この地下のコーヒーホールは彼女が勧めてくれた店であり、吉祥寺は彼女が東京で一番好きな街であり、芥川龍之介は彼女の好きな作家であるのだ。

彼女、というのは、私が最もその世界観を知りたいと思える相手であり、今頃東京のどこかで、私ではない誰か年上の男性と、デートをしているに違いない人のことだ。

私は彼女への想いを昂めるためにこうして、芥川龍之介全集を持ち、吉祥寺の、彼女が教えてくれた店に、独りぼっちでやってきた、と言えてしまう。
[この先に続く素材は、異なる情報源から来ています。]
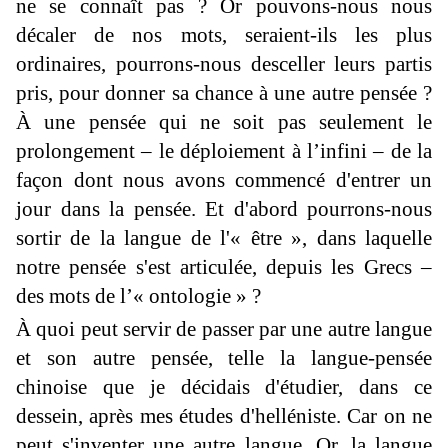
ne se connaît pas ? Or pouvons-nous nous
décaler de nos mots, seraient-ils les plus
ordinaires, pourrons-nous desceller leurs partis
pris, pour don­ner sa chance à une autre pensée ?
À une pensée qui ne soit pas seulement le
prolongement – le déploie­ment à l’infini – de la
façon dont nous avons com­mencé d'entrer un
jour dans la pensée. Et d'abord pourrons-nous
sortir de la langue de l'« être », dans laquelle
notre pensée s'est articulée, depuis les Grecs –
des mots de l’« ontologie » ?
À quoi peut servir de passer par une autre langue
et son autre pensée, telle la langue-pensée
chinoise que je décidais d'étudier, dans ce
dessein, après mes études d'helléniste. Car on ne
peut s'inventer une autre langue. Or, la langue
つまり私は、自爆するために外出したようなものだ。
今更嘆くのは無駄なことだ、今朝目覚めたらプレゼントが置いていなかったからといって、お利口にしていなかったこの一年をジタバタ後悔する子どものように、私の心は幼いというのか。

満席以上の店内に戸惑うようにやや覚束ない様子で、若い店員の一人が、カレーセットを持って来た。一目見て、レーズン嫌いな私は、唾がさらりと引いていくのを感じた。

カレーライス用の白いご飯に、レーズン。それも一粒ではなく、ラッキーだとでも思ったのか、七粒も飾られている。えげつない禁忌。それを潔く、この地下ホールでは狂いのない常識だというていで、提供していただいた。
小学校の給食で出されるぶどうパンのレーズンを一つ残らず取り除いていたこの私が、今彼女の勧めてくれた店で、彼女が美味しいと言っていたカレーライスを前にして、避けることなく口に含んだ。そしてカレーのルーとともに咀嚼して、飲み込んだ。レーズンの潰れる感触は、なんだかむず痒い。
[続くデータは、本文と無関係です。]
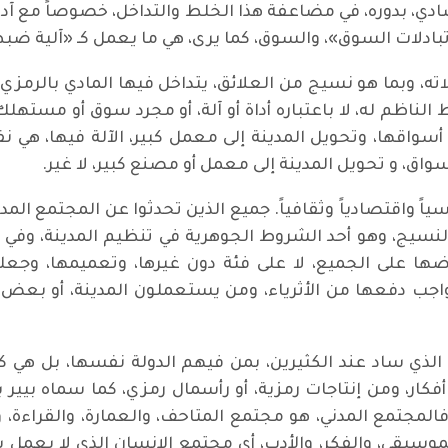
ادي، بدوره، في مضاعفة هذا الخلط والتداخل، خصوصاً مع آد
تبادلات السوق»، والسوق، كما يرى، هي ما يعمل كـ «آلية ضب
خلاته، وبما هو نسيج من العلائق، يتداخل فيها المادي بالرم
 الناظم له، لا باعتباره أداة أو آلة، أو مجرد سوق أو مسته
اقها، وتحويل المدينة إلى معمل كبير، الآلة فيها، هي نفسه
واق، و تحويل المدينة إلى معمل أو مصنع كبير، لا غير.
ياً واقتصادياً وثقافياً. جميع الذين تحدثوا عن المجتمع ال
النسيج، وهو أحد الشروط الجوهرية في تنظيم المدينة، وفي إر
ها على الجميع، لا على فئة دون غيرها، وتعميمها، وجع
جب دفعها من الأثرياء، ومن يستعملون المدينة، أو بعض م
لذي ساد عند الكثيرين، بمن فيهم الدولة نفسها، بل هي كل
ر، ومن إنتاجات رمزية، أو رأسمال رمزي، كما سماه بيير بور
اً. فالمجتمع المدني، هو مجتمع المتاحف، والعمارة، والقراء
لموسيقى، والفكر، والأدب، أي مجتمع الإنسان الذي لا يعم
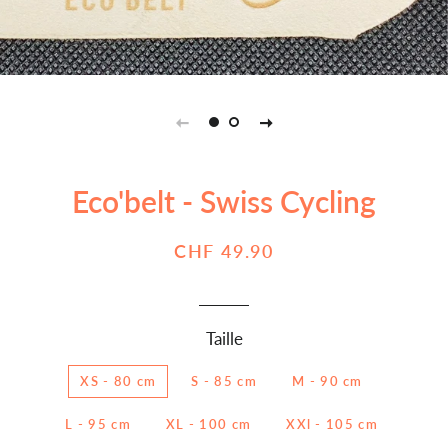
Eco'belt - Swiss Cycling
Prix
Prix
CHF 49.90
régulier
réduit
Taille
XS - 80 cm
S - 85 cm
M - 90 cm
L - 95 cm
XL - 100 cm
XXl - 105 cm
早々とレーズンを口内から追い出すことに成功した私は、噛めば溶けるほど柔らかなポークを、存分に味わう。
そうしてロッキングチェアをゆらゆら揺らしながら、ぼんやりと隣を眺める。海賊映画に出て来そうな木製の樽に、靴と鎖が計算尽くされた適当さで置いてある。
何もかもが絶妙なバランスで、まるで彼女のようだ。男女関係において危ない橋を渡っている彼女を、私は応援したいとも、壊したいとも思う。

食後のコーヒーが運ばれてくる。
オードリーヘップバーンがパリを颯爽と歩くシーンで流れていそうなテンポの良いミュージックが、心地よく耳へ入る。私はブレンドコーヒーの素の味を消さないように、控えめにミルクを注ぐ。

洋楽に触れるようになったのも、数ヶ月前まで好んで飲むことのなかったコーヒーを注文するようになったのも、煙草の副流煙にちっとも不快感を覚えることがなくなったのも、すべて、彼女のせいだ。
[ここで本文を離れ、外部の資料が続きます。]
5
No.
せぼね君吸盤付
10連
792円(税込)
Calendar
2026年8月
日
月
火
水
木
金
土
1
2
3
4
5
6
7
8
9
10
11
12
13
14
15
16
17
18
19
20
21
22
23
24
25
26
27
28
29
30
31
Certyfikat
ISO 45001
ただの日曜日がクリスマスとして私の心を抉るのも、目の前で談笑するカップルを見て泣きたくなるのも、こうした哀しみを淡々と描いていながら、どうしてか、笑みが溢れそうになる、この狂った感情が生じるのも、すべて。

彼女が幸せならそれでいい、と言えるほど、私は人間離れした感情を備えることは出来ないが、少なくとも一言で言える感情に支配されることもない。

クリスマスの前には、どんな形容詞も、邪魔だ。雪に掻き消されればいい。